AI Crawlers: The Nasty Bugs Causing Trouble on the Internet
AI tools with web search capabilities, such as Anthropic’s Claude, browse the internet to deliver users the needed information. Perplexity, OpenAI, and Google offer similar features through ‘Deep Research’.
AI Crawlers and Their Impact
In a blog post, Cloudflare explained that these web crawlers, often referred to as AI crawlers, deploy the same techniques as search engine crawlers to gather available information. While the aim of AI crawlers is to assist users, they may be causing more damage on the internet than one realises. They are believed to increase server resource usage for website administrators, leading to unwanted bills and causing disruptions.
Gergely Orosz, creator of The Pragmatic Engineer newsletter, shared on LinkedIn, “AI crawlers are wrecking the open internet, and I’m now being hit for the bill for their training.”
Vercel, a cloud platform company, shared some interesting statistics from their network in a blog post that said: “AI crawlers have become a significant presence on the web. OpenAI’s GPTBot generated 569 million requests across Vercel’s network in the past month, while Anthropic’s Claude followed with 370 million.”

Frustrations and Solutions
Xe Iaso, a software developer, expressed frustration upon noticing that AmazonBot was consuming their Git server resources.
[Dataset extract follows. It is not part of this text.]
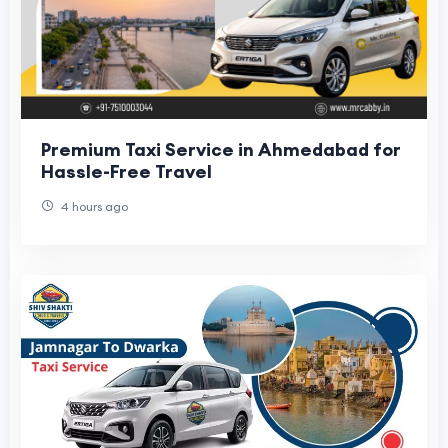
Premium Taxi Service in Ahmedabad for
Hassle-Free Travel
4 hours ago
Attempts to block it resulted in failure. Iaso stated in the blog post, “It’s futile to block AI crawler bots because they lie, change their user agent, use residential IP addresses as proxies, and more. I just want the requests to stop.”
The developer created an open source solution, Anubis, to present a challenge to AI crawlers and block the requests.
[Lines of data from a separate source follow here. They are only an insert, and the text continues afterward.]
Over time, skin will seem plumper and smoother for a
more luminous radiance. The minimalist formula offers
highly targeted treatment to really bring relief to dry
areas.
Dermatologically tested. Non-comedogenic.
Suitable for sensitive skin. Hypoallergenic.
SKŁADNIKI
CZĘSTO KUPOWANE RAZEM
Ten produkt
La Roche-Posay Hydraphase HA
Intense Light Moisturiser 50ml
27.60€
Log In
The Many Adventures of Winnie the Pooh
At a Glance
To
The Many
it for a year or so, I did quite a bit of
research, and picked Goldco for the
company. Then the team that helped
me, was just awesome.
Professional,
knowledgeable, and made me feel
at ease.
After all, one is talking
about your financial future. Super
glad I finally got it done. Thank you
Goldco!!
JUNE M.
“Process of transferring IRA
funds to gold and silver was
Community Efforts and Conclusion
Ars Technica reached a similar conclusion for AI crawlers, focusing on its impact on open source projects. Many other reports indicate that people are attempting to fend off AI crawlers consuming their web resources.

Solutions such as Iaso’s Anubis, though not suitable for everyone, are a good option and are increasingly being embraced by individuals. Cloudflare has joined the fight against AI bots that do not honour the robots.txt rule with AI Labyrinth, which uses AI-generated content to keep the crawler occupied and waste its resources.
In addition to the solutions mentioned above, AI companies can do their bit by improving their crawlers to respect the web resources and be a little less aggressive in their information-hunt process. While the web search functionality in AI tools provides great value, it should not come at the cost of disrupting the web server resources of small or independent web admins.